Items from a dataset:

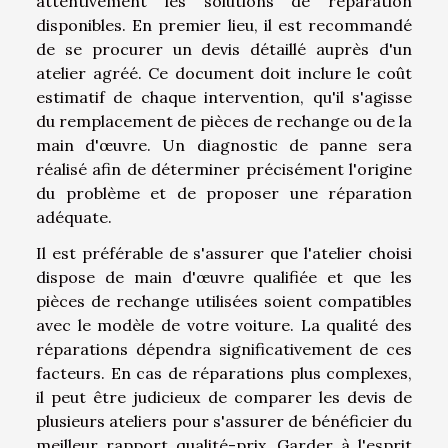
attentivement les solutions de réparation
disponibles. En premier lieu, il est recommandé
de se procurer un devis détaillé auprès d'un
atelier agréé. Ce document doit inclure le coût
estimatif de chaque intervention, qu'il s'agisse
du remplacement de pièces de rechange ou de la
main d'œuvre. Un diagnostic de panne sera
réalisé afin de déterminer précisément l'origine
du problème et de proposer une réparation
adéquate.
Il est préférable de s'assurer que l'atelier choisi
dispose de main d'œuvre qualifiée et que les
pièces de rechange utilisées soient compatibles
avec le modèle de votre voiture. La qualité des
réparations dépendra significativement de ces
facteurs. En cas de réparations plus complexes,
il peut être judicieux de comparer les devis de
plusieurs ateliers pour s'assurer de bénéficier du
meilleur rapport qualité-prix. Garder à l'esprit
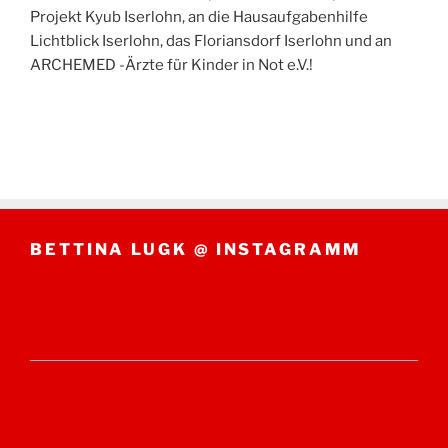
Projekt Kyub Iserlohn, an die Hausaufgabenhilfe
Lichtblick Iserlohn, das Floriansdorf Iserlohn und an
ARCHEMED -Ärzte für Kinder in Not e.V.!
BETTINA LUGK @ INSTAGRAMM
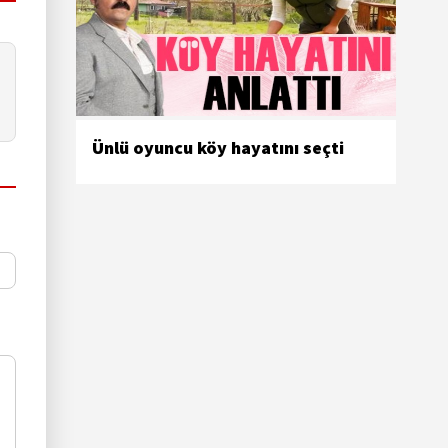
Ünlü oyuncu köy hayatını seçti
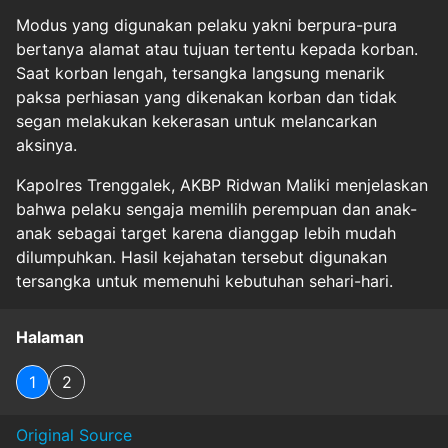
Modus yang digunakan pelaku yakni berpura-pura
bertanya alamat atau tujuan tertentu kepada korban.
Saat korban lengah, tersangka langsung menarik
paksa perhiasan yang dikenakan korban dan tidak
segan melakukan kekerasan untuk melancarkan
aksinya.
Kapolres Trenggalek, AKBP Ridwan Maliki menjelaskan
bahwa pelaku sengaja memilih perempuan dan anak-
anak sebagai target karena dianggap lebih mudah
dilumpuhkan. Hasil kejahatan tersebut digunakan
tersangka untuk memenuhi kebutuhan sehari-hari.
Halaman
1
2
Original Source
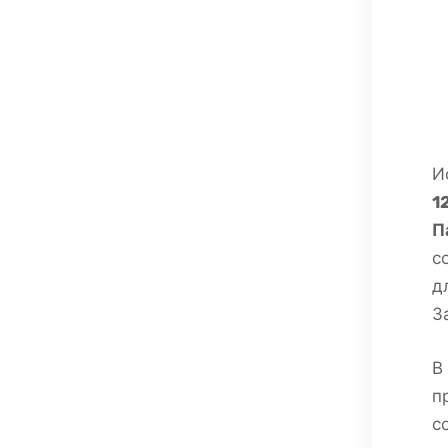
И
1
П
с
д
З
В
п
с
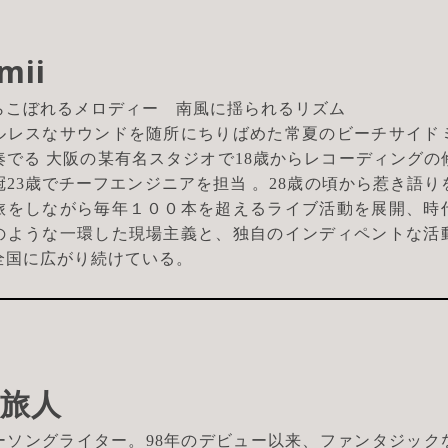
mii
らこぼれるメロディー 南風に揺られるリズム
ルレスなサウンドを随所にちりばめた常夏のビーチサイド
奏でる
大阪の某有名スタジオで18歳からレコーディングの
冠23歳でチーフエンジニアを担当 。
28歳の頃から惹き語り
旅をしながら毎年１００本を超えるライブ活動を展開、時
のような一環した現場主義と、独自のインディペントな活
全国に広がり続けている。
尾旅人
ーソングライター。98年のデビュー以来、ファンタジック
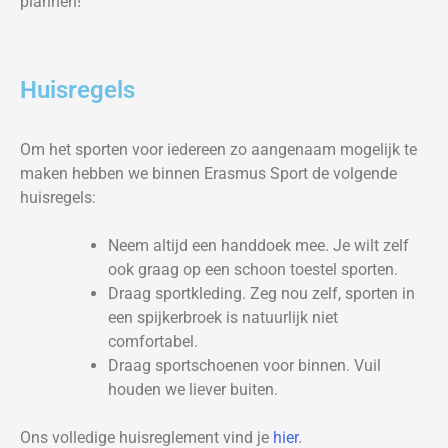
plannen!
Huisregels
Om het sporten voor iedereen zo aangenaam mogelijk te
maken hebben we binnen Erasmus Sport de volgende
huisregels:
Neem altijd een handdoek mee. Je wilt zelf
ook graag op een schoon toestel sporten.
Draag sportkleding. Zeg nou zelf, sporten in
een spijkerbroek is natuurlijk niet
comfortabel.
Draag sportschoenen voor binnen. Vuil
houden we liever buiten.
Ons volledige huisreglement vind je
hier
.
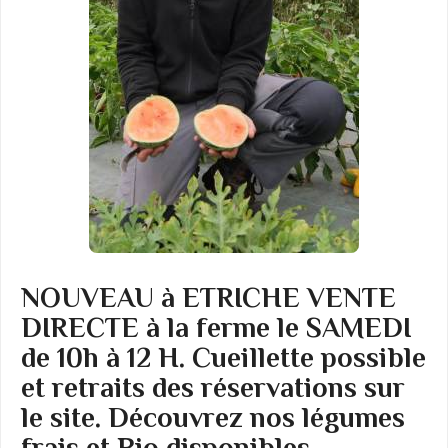
NOUVEAU à ETRICHE VENTE
DIRECTE à la ferme le SAMEDI
de 10h à 12 H. Cueillette possible
et retraits des réservations sur
le site. Découvrez nos légumes
frais et Bio disponibles,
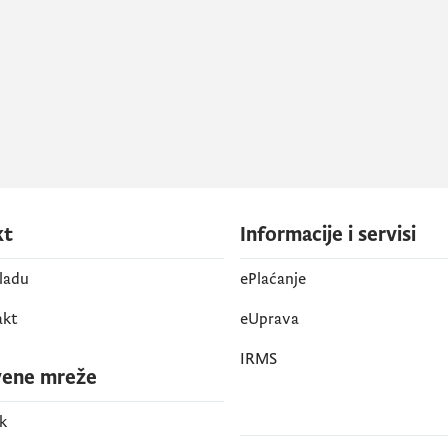
kt
Informacije i servisi
vladu
ePlaćanje
akt
eUprava
IRMS
vene mreže
k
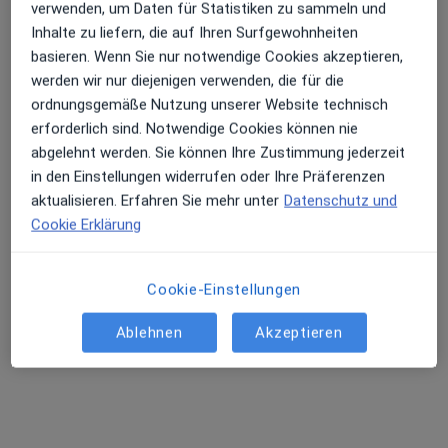
verwenden, um Daten für Statistiken zu sammeln und
Inhalte zu liefern, die auf Ihren Surfgewohnheiten
Daniel-Brendel-Str. 2, Mainz
•
Zu Google Maps
basieren. Wenn Sie nur notwendige Cookies akzeptieren,
Privatpraxis für Orthopädie Sadik Dogan Facharzt für Orthopädie und Unfallchirurgie
werden wir nur diejenigen verwenden, die für die
ordnungsgemäße Nutzung unserer Website technisch
Privatpraxis
erforderlich sind. Notwendige Cookies können nie
Dieser Arzt bzw. diese Ärztin bietet keine Online-Terminbuchung an diesem Standort an.
abgelehnt werden. Sie können Ihre Zustimmung jederzeit
in den Einstellungen widerrufen oder Ihre Präferenzen
Terminanfrage senden
aktualisieren. Erfahren Sie mehr unter
Datenschutz und
Cookie Erklärung
Cookie-Einstellungen
Ablehnen
Akzeptieren
Dr. Patrick de Oliveira Krampe Resende
·
Mehr
Orthopäde & Unfallchirurg, D-Arzt, Chirotherapeut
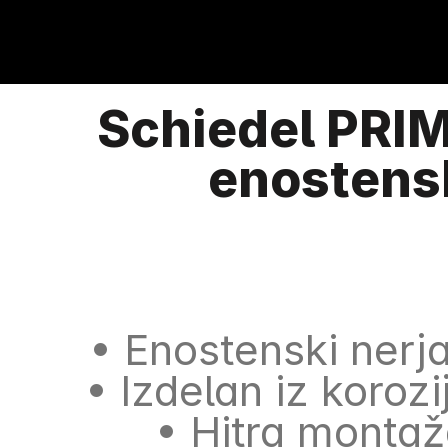
Schiedel PRIM
enostens
• Enostenski nerj
• Izdelan iz koro
• Hitra monta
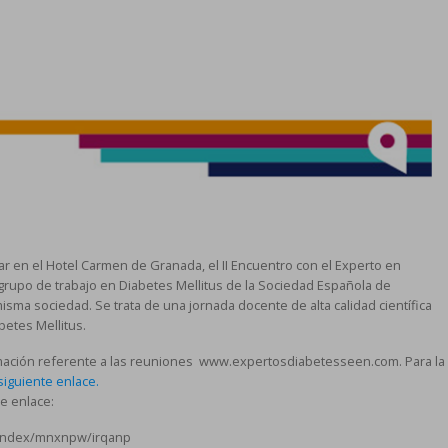
gar en el Hotel Carmen de Granada, el II Encuentro con el Experto en
 grupo de trabajo en Diabetes Mellitus de la Sociedad Española de
misma sociedad. Se trata de una jornada docente de alta calidad científica
etes Mellitus.
rmación referente a las reuniones www.expertosdiabetesseen.com. Para la
siguiente enlace.
te enlace:
/index/mnxnpw/irqanp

Exercise objective.
Your task is to return the lines above, from the first one up to and including the line containing "Il est préférable", minus any pictures.

Result for this exercise.
attentivement les solutions de réparation
disponibles. En premier lieu, il est recommandé
de se procurer un devis détaillé auprès d'un
atelier agréé. Ce document doit inclure le coût
estimatif de chaque intervention, qu'il s'agisse
du remplacement de pièces de rechange ou de la
main d'œuvre. Un diagnostic de panne sera
réalisé afin de déterminer précisément l'origine
du problème et de proposer une réparation
adéquate.
Il est préférable de s'assurer que l'atelier choisi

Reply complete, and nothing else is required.